Two books on international litigation and arbitration have recently been published that might be of interest to the CoL Community and PIL research.
The first book by Mihail Danov (University of Exeter) is the latest contribution to Hart’s renowned “Studies in Private International Law” series (Volume 37) and examines the challenging interaction of “Private International Law and Competition Litigation in a Global Context“. The blurb reads as follows:
This important book analyses the private international law issues regarding private antitrust damages claims which arise out of transnational competition law infringements. It identifies those problems that need to be considered by injured parties, defendants, judges and policy-makers when dealing with cross-border private antitrust damages claims in a global context. It considers the post Brexit landscape and the implications in cross border private proceedings before the English courts and suggests how the legal landscape should be developed. It also sets out how private international law techniques could play an increasingly important role in private antitrust enforcement.
For all interested conflict of laws.net readers, Hart Publishing is kindly offering a discount price of £76. If you order online at www.bloomsbury.com, just use the code GLR AQ7 to get 20% off!
In the second treatise, Mohamed F. Sweify (Hinshaw & Culbertson LLP) takes an in-depth look at the increasingly important issue of “Third Party Funding in International Arbitration“. Edward Elgar Publishing provides the following content description:
The author of Third Party Funding in International Arbitration challenges the structural inconsistencies of the current practices of arbitration funding by arguing that third party funding should be a forum of justice, rather than a forum of profit.

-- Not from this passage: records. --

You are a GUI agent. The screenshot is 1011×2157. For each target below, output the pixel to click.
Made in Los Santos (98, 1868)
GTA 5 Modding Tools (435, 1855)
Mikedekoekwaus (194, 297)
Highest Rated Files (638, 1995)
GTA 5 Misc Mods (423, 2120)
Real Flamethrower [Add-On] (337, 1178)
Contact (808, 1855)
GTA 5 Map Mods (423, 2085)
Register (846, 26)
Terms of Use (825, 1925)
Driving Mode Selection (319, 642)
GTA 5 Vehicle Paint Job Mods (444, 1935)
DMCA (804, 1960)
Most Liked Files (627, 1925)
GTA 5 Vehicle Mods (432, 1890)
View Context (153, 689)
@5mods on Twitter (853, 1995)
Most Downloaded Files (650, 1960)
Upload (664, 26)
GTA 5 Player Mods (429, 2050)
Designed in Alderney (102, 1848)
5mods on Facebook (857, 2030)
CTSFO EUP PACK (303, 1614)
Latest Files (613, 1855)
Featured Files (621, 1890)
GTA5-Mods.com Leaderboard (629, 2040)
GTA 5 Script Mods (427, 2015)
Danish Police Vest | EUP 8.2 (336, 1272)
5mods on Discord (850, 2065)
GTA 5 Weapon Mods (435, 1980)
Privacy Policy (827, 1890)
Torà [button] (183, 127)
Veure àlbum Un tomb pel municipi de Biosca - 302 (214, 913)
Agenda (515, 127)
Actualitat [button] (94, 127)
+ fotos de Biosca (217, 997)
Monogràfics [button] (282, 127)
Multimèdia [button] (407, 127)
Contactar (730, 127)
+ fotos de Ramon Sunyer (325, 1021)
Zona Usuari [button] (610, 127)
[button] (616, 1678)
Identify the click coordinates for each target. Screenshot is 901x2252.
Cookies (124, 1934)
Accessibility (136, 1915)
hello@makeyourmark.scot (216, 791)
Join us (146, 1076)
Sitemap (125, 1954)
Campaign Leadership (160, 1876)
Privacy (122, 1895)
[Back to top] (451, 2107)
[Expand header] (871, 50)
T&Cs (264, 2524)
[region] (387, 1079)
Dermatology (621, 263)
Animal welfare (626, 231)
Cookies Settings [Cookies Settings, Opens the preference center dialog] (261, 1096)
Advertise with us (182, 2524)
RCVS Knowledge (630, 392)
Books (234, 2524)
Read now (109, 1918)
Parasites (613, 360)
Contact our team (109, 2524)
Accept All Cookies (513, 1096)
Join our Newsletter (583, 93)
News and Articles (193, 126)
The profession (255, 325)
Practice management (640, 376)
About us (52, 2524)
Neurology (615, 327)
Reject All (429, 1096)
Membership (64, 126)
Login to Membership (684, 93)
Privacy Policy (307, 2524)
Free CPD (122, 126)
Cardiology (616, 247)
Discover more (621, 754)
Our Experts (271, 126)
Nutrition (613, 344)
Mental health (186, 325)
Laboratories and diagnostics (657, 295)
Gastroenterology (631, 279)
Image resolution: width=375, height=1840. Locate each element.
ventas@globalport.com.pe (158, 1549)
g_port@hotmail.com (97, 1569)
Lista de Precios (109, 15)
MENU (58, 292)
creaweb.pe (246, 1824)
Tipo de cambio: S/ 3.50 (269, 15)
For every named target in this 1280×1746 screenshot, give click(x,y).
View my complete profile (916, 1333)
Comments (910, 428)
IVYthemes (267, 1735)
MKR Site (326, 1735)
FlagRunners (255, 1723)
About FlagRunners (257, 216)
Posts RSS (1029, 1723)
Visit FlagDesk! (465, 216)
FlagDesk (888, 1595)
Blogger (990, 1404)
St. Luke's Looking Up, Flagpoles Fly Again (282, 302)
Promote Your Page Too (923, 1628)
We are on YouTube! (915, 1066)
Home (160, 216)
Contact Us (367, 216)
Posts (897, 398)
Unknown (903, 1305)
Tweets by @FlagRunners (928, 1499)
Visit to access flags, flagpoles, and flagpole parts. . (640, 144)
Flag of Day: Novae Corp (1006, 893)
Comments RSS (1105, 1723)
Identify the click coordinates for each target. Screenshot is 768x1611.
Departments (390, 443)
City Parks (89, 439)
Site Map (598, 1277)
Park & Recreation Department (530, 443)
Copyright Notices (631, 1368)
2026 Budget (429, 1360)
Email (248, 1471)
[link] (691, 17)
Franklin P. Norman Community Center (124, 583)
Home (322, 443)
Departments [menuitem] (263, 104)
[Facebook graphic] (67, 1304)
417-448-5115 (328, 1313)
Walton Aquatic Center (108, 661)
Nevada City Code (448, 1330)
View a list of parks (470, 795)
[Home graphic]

By looking at the premise, rather than the implication, the author presents the arcane areas of intersection between access to justice, as a foundational theory for third party funding, and the arbitration funding practice that lacks a unifying framework. The author introduces a new methodology with an alternative way of structuring third party funding to solve a set of practical problems generated by the risk of claim control by the funder.
This book will be of interest to third party funders, arbitrators, lawyers, arbitral institutions, academics, and law students.